Pesan Qur’ani merupakan makna dalam yang tersirat dalam tersuratnya ayat-ayat al-Qur’an. Pesan Qur’ani, tentu memiliki proyeksi merubah masyarakat Arab yang dihadapinya, ini secara histori atau kesejarahan. Pandangan ini bisa di-aminkan, sebab adanya hubungan saling pengaruh antara al-Qur’an dan budaya bangsa Arab. Jika disebut al-Qur’an sebagai kitab wahyu, maka wahyu bagida Rasulullah saw. Menghadapi masyarakatnya ketika itu. Pesan Qur’ani begitu indah disampaikan sebagai sebuah pesan Allah yang disampaikan melalui lisan qudsiyah Nabi Muhammad saw.
Ibn Arabi memandang bahwa teks al-Qur’an berati tanzil dalam dataran gerak turunnya dan tanzil dalam dataran gerak munculnya. Hamba adalah jalan Tuhannya dan kepadanya tujuanNya (fa al-abd thariq ar-rabb wailaihi ghayatuhu). Maka, manusia sebagai asal dan tujuan maka wajar jika hubungan Tuhan dengannya terjadi sesuai dengan mekanisme-mekanisme budaya yang melahirkannya, dan bahasa dalam hal ini menempati posisi inti.Menjadi penting penempatan al-Qur’an dalam kerangka teori komunikasi beserta perangkat medianya yakni bahasa Arab. Dengan meletakkannya sebagai media komunikasi maka secara menyeluruh ia terkomunitas, terstruktur dan memiliki massa.
Ketika wahyu terbukukan menjadi al-Qur’an, ia menjadi sesuatu yang unik dan masyarakat yang memilikinya (masyarakat Islam) bisa berinterakasi lansung serta memahaminya atau bahkan memproyeksikan maknanya. Sebagaimana di masa Kontemporer ini. Yang berbeda dengan periode tafsir sebelumnya, yaitu masa Nabi dan sahabat, serta masa klasik Islam, tafsir pada masa modern/kontemporer ini lebih menitik-beratkan penafsirannya kepada upaya menjadikan al-Qur’an sebagai kitab petunjuk (hudan) dan kepada usaha untuk mengungkap ruh al-Qur’an (world view atau weltanchaung al-Qur’an). Memproyeksikan makna ayat-ayat al-Qur’an sebagai spirit dalam membumikan ajaran Islam kontekstual.

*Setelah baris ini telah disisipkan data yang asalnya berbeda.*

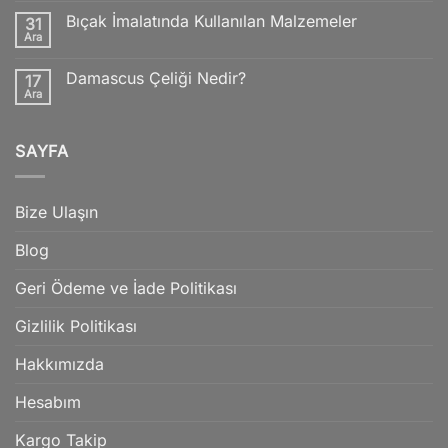
Katana’nın
Bıçak İmalatında Kullanılan Malzemeler
31
Özellikleri
Nelerdir?
Ara
Yorum
yok
Bıçak
Damascus Çeliği Nedir?
17
İmalatında
Kullanılan
Ara
Yorum
Malzemeler
yok
Damascus
Çeliği
SAYFA
Nedir?
Bize Ulaşın
Blog
Geri Ödeme ve İade Politikası
Gizlilik Politikası
Hakkımızda
Hesabım
Kargo Takip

Al-Qur’an yang turun 14 abad silam bisa difahami secara kontekstual sesuai zaman. Kajian di buku ini mengambil dua arah, pertama Konstruksi Tafsir al-Qur’an sebagai paradigma keislaman yang inklusif, kedua Reinterpretasi ayat al-Qur’an mengenai kepemimpinan untuk konteksaktual kekinian. Buku ini dialurkan dalam kegelisanan pembacaan penulis terhadap realitas, penguraian tafsir sebagai sebuah paradigma dalam filsafat ilmu (epistemologi), pembentukan paradigma tafsir inklusif dan diakhiri dengan re-interpretasi ayat-ayat sosial-politik dalam al-Qur’an.

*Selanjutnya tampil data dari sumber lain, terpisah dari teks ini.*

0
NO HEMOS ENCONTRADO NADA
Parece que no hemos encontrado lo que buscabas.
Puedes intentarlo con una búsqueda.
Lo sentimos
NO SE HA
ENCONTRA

Buku ini menghadirkan tema yang terus aktual dalam kehidupan Masyarakat Islam, tema politik-kepemimpinan. Dengan kesadaran serta kegelisan akademik, pembacaan literatur, pemikiran ijtihadi dalam membentuk tafsir sebagai paradigma kajian sekaligus paradigma kritik sosial-kemasyarakat. Paradigma Tafsir Inklusif yang penulis tuturkan dalam tulisan ini dalam kerangka sebagai sebuah fungsi paradigma, yang berisikan konstelasi teori, pertanyaan, pendekatan serta prosedur yang digunakan oleh suatu nilai atau tema pemikiran/realitas sosial. Maka, konstelasi ini dikembangkan dari tafsir sebagai ilmu dalam rangka memahami kondisi sejarah dan situasi sosial, untuk memberi kerangka konsepsi dalam memaknai realitas.

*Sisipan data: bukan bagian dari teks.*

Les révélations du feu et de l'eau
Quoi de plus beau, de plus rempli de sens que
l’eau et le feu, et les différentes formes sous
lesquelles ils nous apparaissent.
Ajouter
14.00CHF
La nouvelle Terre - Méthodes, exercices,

Paradigma Tafsir Inklusif yang penulis ajukan, akan menjadi cara pandang baru dalam membuka makna yang tak terkatakan dalam isyarah ilahiyah al-Qur’an. Kekuatan suatu paradigma terletak pada kemampuan membentuk apa yang dilihat, bagaimana cara melihat sesuatu, apa yang dianggap masalah, apa masalah yang sekiranya bermanfaat untuk dipecahkan, serta apa metode yang digunakan dalam meneliti dan berbuat. Dapat penulis simpulkan, lahirnya buku ini sebagai sebuah upaya pencarian format kajian yang sinergis antara Filsafat Ilmu dan Filsafat Keilmuan Tafsir al-Qur’an dalam menyajikan kajian inklusif-kontekstual al-Qur’an untuk kehidupan sosial kemasyarakatan.